酒をくむ

 幼い頃に、葡萄酒は泉から汲むのだと教わった気がする。父にではなかった筈だ。とすれば記憶に遠い母の言だろうか。泉に樽を転がしていって、たっぷり汲んで蓋をして、それから船に積んではるばる川をたどり、この森までやってくるのだと。
 レゴラスはてっきりそう思い込んでいたものだから、父に「たくさん汲めるんですねえ」とか「どこから汲んできたんです?ああ、ドルウィニョン…」とか言っていた時、脳裏に浮かべていたのは赤紫色をした泉だった。しかしながら当然、葡萄酒は、葡萄から、つくる。であるからして、レゴラスがそう言うたびに、「くむ…?」みたいな顔をした父の反応は変ではなかった。どうやらその後「酌む」と広げた解釈をして返事をしてくれていたようだったが。

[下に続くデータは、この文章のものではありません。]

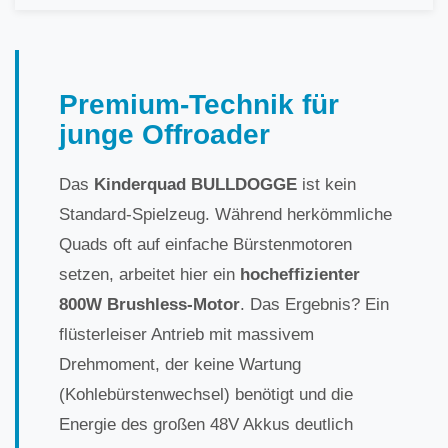
Premium-Technik für
junge Offroader
Das
Kinderquad BULLDOGGE
ist kein
Standard-Spielzeug. Während herkömmliche
Quads oft auf einfache Bürstenmotoren
setzen, arbeitet hier ein
hocheffizienter
800W Brushless-Motor
. Das Ergebnis? Ein
flüsterleiser Antrieb mit massivem
Drehmoment, der keine Wartung
(Kohlebürstenwechsel) benötigt und die
Energie des großen 48V Akkus deutlich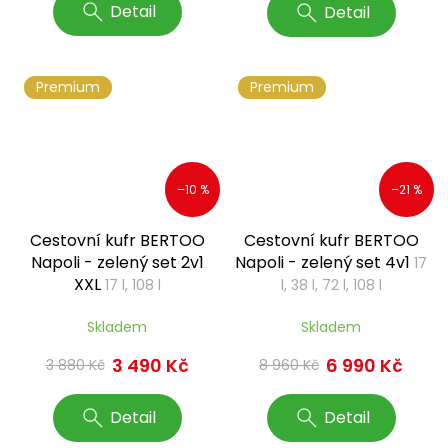
Detail
Detail
Premium
Premium
–10 %
–21 %
Cestovní kufr BERTOO
Cestovní kufr BERTOO
Napoli - zelený set 2v1
Napoli - zelený set 4v1
17
XXL
17 l, 108 l
l, 38 l, 72 l, 108 l
Skladem
Skladem
3 490 Kč
6 990 Kč
3 880 Kč
8 960 Kč
Detail
Detail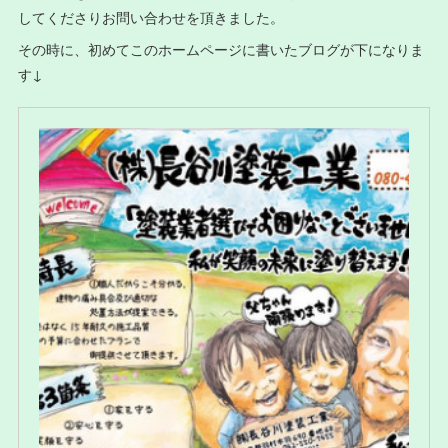
してくださりお問い合わせを頂きました。
その時に、初めてこのホームページに書いたブログが下になりま
す↓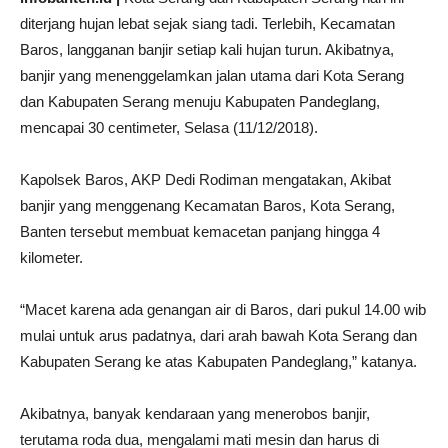
diterjang hujan lebat sejak siang tadi. Terlebih, Kecamatan
Baros, langganan banjir setiap kali hujan turun. Akibatnya,
banjir yang menenggelamkan jalan utama dari Kota Serang
dan Kabupaten Serang menuju Kabupaten Pandeglang,
mencapai 30 centimeter, Selasa (11/12/2018).
Kapolsek Baros, AKP Dedi Rodiman mengatakan, Akibat
banjir yang menggenang Kecamatan Baros, Kota Serang,
Banten tersebut membuat kemacetan panjang hingga 4
kilometer.
“Macet karena ada genangan air di Baros, dari pukul 14.00 wib
mulai untuk arus padatnya, dari arah bawah Kota Serang dan
Kabupaten Serang ke atas Kabupaten Pandeglang,” katanya.
Akibatnya, banyak kendaraan yang menerobos banjir,
terutama roda dua, mengalami mati mesin dan harus di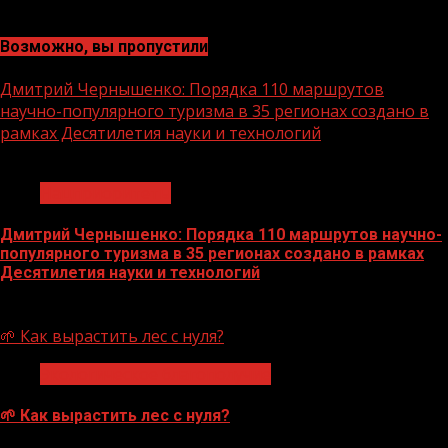
Возможно, вы пропустили
Дмитрий Чернышенко: Порядка 110 маршрутов
научно-популярного туризма в 35 регионах создано в
рамках Десятилетия науки и технологий
1 мин чтения
Нацприоритеты
Дмитрий Чернышенко: Порядка 110 маршрутов научно-
популярного туризма в 35 регионах создано в рамках
Десятилетия науки и технологий
07.08.2026
🌱 Как вырастить лес с нуля?
Экологическое благополучие
🌱 Как вырастить лес с нуля?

 さてそんなレゴラスの誤解にいつ気づいたのか、ある時、父は息子の膝にその果実を置いた。
「なんですか、これ」
 赤紫で、つぶつぶの、照るというよりはくすんだ皮が白くかすんだような、その果実を恐る恐るつまみあげて、レゴラスが問うた。
「葡萄じゃ」
「ぶどう」
 レゴラスは大きくぱちりと瞬いた。父は噛んで含めるように言った。
「葡萄は、果物じゃ。それを踏んで果汁を絞り出し、まあなんやかやして、ほれこの葡萄酒になる」
「踏むんですか」
「踏むぞ。あまり踏み心地は良くない」
「踏んだんですか」
「ルシアン姫の伴でな。足が葡萄色になる」
 父がちょいと裾をからげて素足をぷらぷら振ってみせたので、レゴラスは葡萄色に染まった足というものをわりかた真面目に思い浮かべてしまった。
「うええ」
 顔をしかめるレゴラスの前で、父は杯を唇にあててにんまり笑った。
「お前は葡萄酒の泉の方が嬉しかっただろうがの」
「いつか見てみたいと思ったのに…」
 葡萄酒の泉まで、樽の転がる道があるなんて素敵な話じゃ!父は笑いながら杯を干すと、ワイン差しを覗き込み、すこし口をとがらせた。
「ん」
「なんです」
 ワイン差しを突き出され、レゴラスも同じように口をとがらす。
「空じゃ、緑葉」
「はあ」
 父はレゴラスの唇をつまむと、遠い処まで行っても葡萄しか見れぬぞ。と静かに言った。
「酌んで来い。――樽からな」
「はぁい」
 それでも、レゴラスはドルウィニョンにはいつか行ってやるのだ。そして葡萄酒の湧く泉がないことをこの眼で見て、できたら葡萄も踏んでみたいなと思っている。